Protein-coding gene in the species Homo sapiens

Peroxisome biogenesis factor 1, also known as PEX1, is a protein which in humans is encoded by the PEX1 gene.

This gene encodes a member of the AAA protein family, a large group of ATPases associated with diverse cellular activities. This protein is cytoplasmic but is often anchored to a peroxisomal membrane where it forms a heteromeric complex and plays a role in the import of proteins into peroxisomes and peroxisome biogenesis.

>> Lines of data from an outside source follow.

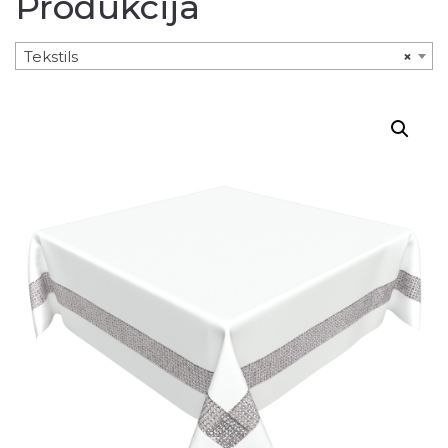
Produkcija
Tekstils
×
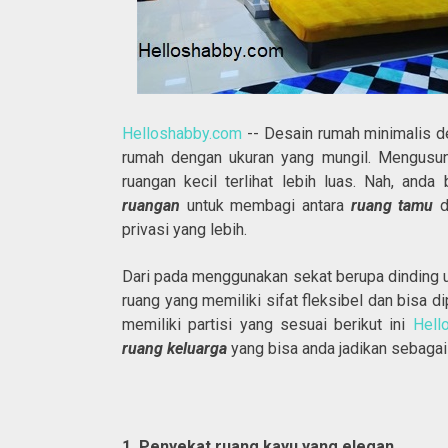
Helloshabby.com
-- Desain rumah minimalis 
rumah dengan ukuran yang mungil. Mengus
ruangan kecil terlihat lebih luas. Nah, and
ruangan
untuk membagi antara
ruang tamu
privasi yang lebih.
Dari pada menggunakan sekat berupa dinding 
ruang yang memiliki sifat fleksibel dan bisa 
memiliki partisi yang sesuai berikut ini
Hell
ruang keluarga
yang bisa anda jadikan sebagai
1. Penyekat ruang kayu yang elegan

Mutations in this gene have been associated with complementation group 1 peroxisomal disorders such as neonatal adrenoleukodystrophy, infantile Refsum disease, and Zellweger syndrome.

== Interactions ==

PEX1 has been shown to interact with PEX6 and PEX26.

== Related diseases ==
Mutations in the genes encoding PEX1, along with PEX6, are the leading causes of peroxisomal biogenesis disorders, such as Zellweger Syndrome spectrum, infantile Refsum disease, and neonatal adrenoleukodystrophy. These genetic diseases are autosomal recessive and occur in 1 of every 50,000 births. Because of the autosomal recessive inheritance of Zellweger Syndrome, PEX1 is usually found in carrier screening gene panels. A very common PEX1 variant, Gly843Asp, is a mild allele well-reported in the literature.